13. A process according to Claim 11 or Claim 12, wherein the catalyst bed(s) is/are
selected from adiabatic packed beds, tubular fixed beds or fluid beds, preferably adiabatic
packed beds.
14. A process according to any of Claims 11 to 13, wherein the temperature differential
across the bed of supported hetereopolyacid catalyst in the reactor during drying of the
supported hetereopolyacid catalyst in step (i) is no more than 20 °C, preferably no more
than 15 °C, more preferably no more than 10 °C, most preferably no more than 5 °C.
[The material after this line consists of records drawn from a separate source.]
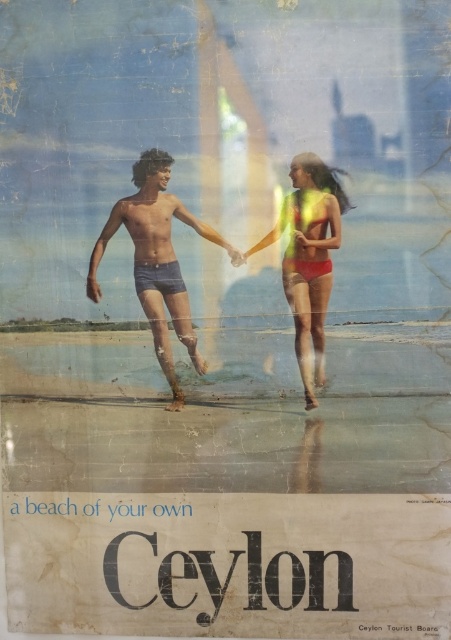 Question: Is blue denim shorts at center closer to the viewer compared to matte yellow bikini at center?

Choices:
 (A) yes
 (B) no

Answer: (B)

Question: Is blue denim shorts at center below matte yellow bikini at center?

Choices:
 (A) yes
 (B) no

Answer: (B)

Question: Considering the relative positions of blue denim shorts at center and matte yellow bikini at center in the image provided, where is blue denim shorts at center located with respect to matte yellow bikini at center?

Choices:
 (A) below
 (B) above

Answer: (B) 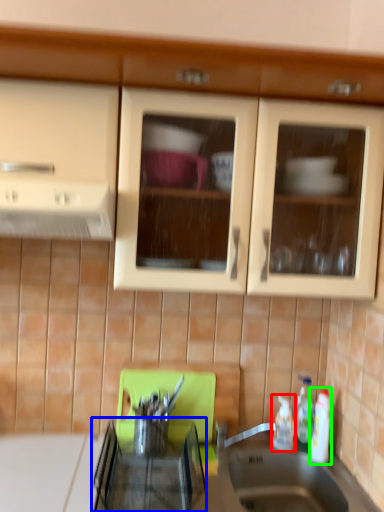 Question: Estimate the real-world distances between objects in this image. Which object is farther from bottle (highlighted by a red box), appliance (highlighted by a blue box) or bottle (highlighted by a green box)?

Choices:
 (A) appliance
 (B) bottle

Answer: (A) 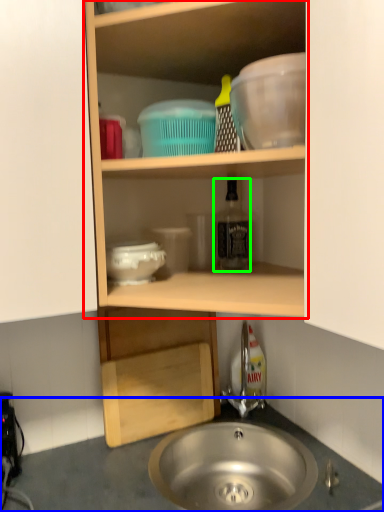 Question: Which object is positioned farthest from shelf (highlighted by a red box)? Select from countertop (highlighted by a blue box) and bottle (highlighted by a green box).

Choices:
 (A) countertop
 (B) bottle

Answer: (A) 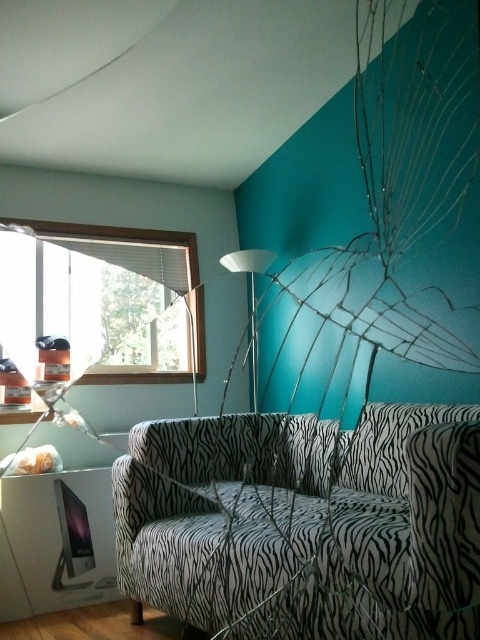 Question: Can you confirm if zebra-patterned fabric couch at center is wider than white glossy floor lamp at center?

Choices:
 (A) yes
 (B) no

Answer: (A)

Question: Among these points, which one is farthest from the camera?

Choices:
 (A) (190, 275)
 (B) (389, 620)

Answer: (A)

Question: Which point is farther to the camera?

Choices:
 (A) (202, 365)
 (B) (273, 595)
 (C) (245, 259)

Answer: (A)

Question: Can you confirm if wooden frame at left is thinner than white glossy floor lamp at center?

Choices:
 (A) no
 (B) yes

Answer: (A)

Question: Which of the following is the closest to the observer?

Choices:
 (A) (192, 545)
 (B) (264, 257)
 (C) (203, 307)

Answer: (A)

Question: Can you confirm if zebra-patterned fabric couch at center is positioned above white glossy floor lamp at center?

Choices:
 (A) yes
 (B) no

Answer: (B)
15. A process according to any of the preceding claims, wherein the average diameter
of the supported heteropolyacid catalyst particles is from 500 mih to 8,000 mh ; preferably
from 1,000 m to 7,000 m ; more preferably from 2,000 mhi to 6,000 mhi, most preferably
from 3,000 mi to 5,000 m h.
16. A process according to any of the preceding claims, wherein the amount of
heteropolyacid in the supported heteropolyacid catalyst is in the range of from 10 wt.% to
50 wt.% based on the total weight of the supported heteropolyacid catalyst.
17. A process according to any of the preceding claims, wherein at least a portion of
the supported heteropolyacid catalyst has previously been employed in a process for the
preparation of an ethene from a feed-stream comprising ethanol, water and ethoxyethane.
18. A process according to any of the preceding claims, wherein the supported
heteropolyacid catalyst is a supported heteropolytungstic acid catalyst, preferably a
supported silicotungstic acid catalyst, for example 12-tungstosilicic acid
(H4[SiW12O40].xH2O).
19. A composition comprising a product obtained by a process according to any
preceding claim, and/or derivatives thereof.